Associated with the concept of current devices are current streams, which help avoid explicitly passing streams in every single operation so as to keep the APIs pythonic and user-friendly. In CuPy, all CUDA operations such as data transfer (see the Data Transfer section) and kernel launches are enqueued onto the current stream, and the queued tasks on the same stream will be executed in serial (but asynchronously with respect to the host).

The default current stream in CuPy is CUDA’s null stream (i.e., stream 0). It is also known as the legacy default stream, which is unique per device. However, it is possible to change the current stream using the cupy.cuda.Stream API, please see Accessing CUDA Functionalities for example. The current stream in CuPy can be retrieved using cupy.cuda.get_current_stream().

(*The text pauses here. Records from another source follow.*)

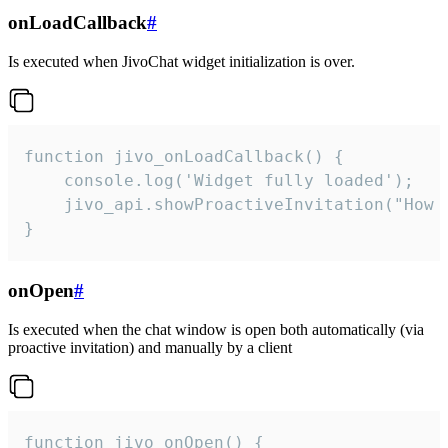
onLoadCallback
#
Is executed when JivoChat widget initialization is over.
function jivo_onLoadCallback() {

    console.log('Widget fully loaded');

    jivo_api.showProactiveInvitation("How c
}
onOpen
#
Is executed when the chat window is open both automatically (via
proactive invitation) and manually by a client
function jivo_onOpen() {
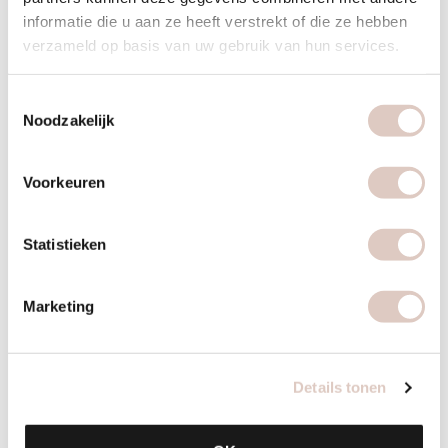
shape card
informatie die u aan ze heeft verstrekt of die ze hebben
verzameld op basis van uw gebruik van hun services.
2-4 workouts per week hot cabin of
zaallessen | inclusief body, food, lifestyle
Toestemmingsselectie
Noodzakelijk
coaching & metingen
Voorkeuren
1 maand / flex
159
START NU
Statistieken
Marketing
bbb
Details tonen
10 sessions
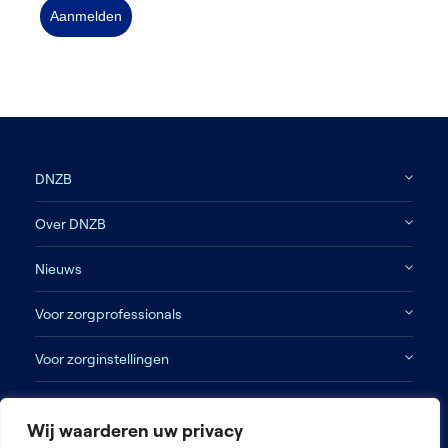
Aanmelden
DNZB
Over DNZB
Nieuws
Voor zorgprofessionals
Voor zorginstellingen
Contact
Wij waarderen uw privacy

It is worth noting that CuPy’s current stream is managed on a per thread, per device basis, meaning that on different Python threads or different devices the current stream (if not the null stream) can be different.

Data Transfer#

Move arrays to a device#

cupy.asarray() can be used to move a numpy.ndarray, a list, or any object that can be passed to numpy.array() to the current device:

>>> x_cpu = np.array([1, 2, 3])
>>> x_gpu = cp.asarray(x_cpu)  # move the data to the current device.

cupy.asarray() can accept cupy.ndarray, which means we can transfer the array between devices with this function.

>>> with cp.cuda.Device(0):
...     x_gpu_0 = cp.ndarray([1, 2, 3])  # create an array in GPU 0
>>> with cp.cuda.Device(1):
...     x_gpu_1 = cp.asarray(x_gpu_0)  # move the array to GPU 1


cupy.asarray() does not copy the input array if possible. So, if you put an array of the current device, it returns the input object itself.

If we do copy the array in this situation, you can use cupy.array() with copy=True. Actually cupy.asarray() is equivalent to cupy.array(arr, dtype, copy=False).

Move array from a device to the host#

Moving a device array to the host can be done by cupy.asnumpy() as follows:

>>> x_gpu = cp.array([1, 2, 3])  # create an array in the current device
>>> x_cpu = cp.asnumpy(x_gpu)  # move the array to the host.

We can also use cupy.ndarray.get():

>>> x_cpu = x_gpu.get()

Memory management#

Check Memory Management for a detailed description of how memory is managed in CuPy using memory pools.

How to write CPU/GPU agnostic code#

CuPy’s compatibility with NumPy makes it possible to write CPU/GPU agnostic code. For this purpose, CuPy implements the cupy.get_array_module() function that returns a reference to cupy if any of its arguments resides on a GPU and numpy otherwise. Here is an example of a CPU/GPU agnostic function that computes log1p:

>>> # Stable implementation of log(1 + exp(x))
>>> def softplus(x):
...     xp = cp.get_array_module(x)  # 'xp' is a standard usage in the community
...     print("Using:", xp.__name__)
...     return xp.maximum(0, x) + xp.log1p(xp.exp(-abs(x)))

When you need to manipulate CPU and GPU arrays, an explicit data transfer may be required to move them to the same location – either CPU or GPU. For this purpose, CuPy implements two sister methods called cupy.asnumpy() and cupy.asarray(). Here is an example that demonstrates the use of both methods:

>>> x_cpu = np.array([1, 2, 3])
>>> y_cpu = np.array([4, 5, 6])
>>> x_cpu + y_cpu
array([5, 7, 9])
>>> x_gpu = cp.asarray(x_cpu)
>>> x_gpu + y_cpu
Traceback (most recent call last):
TypeError: Unsupported type <class 'numpy.ndarray'>
>>> cp.asnumpy(x_gpu) + y_cpu
array([5, 7, 9])
>>> cp.asnumpy(x_gpu) + cp.asnumpy(y_cpu)
array([5, 7, 9])
>>> x_gpu + cp.asarray(y_cpu)
array([5, 7, 9])
>>> cp.asarray(x_gpu) + cp.asarray(y_cpu)
array([5, 7, 9])

The cupy.asnumpy() method returns a NumPy array (array on the host), whereas cupy.asarray() method returns a CuPy array (array on the current device). Both methods can accept arbitrary input, meaning that they can be applied to any data that is located on either the host or device and can be converted to an array.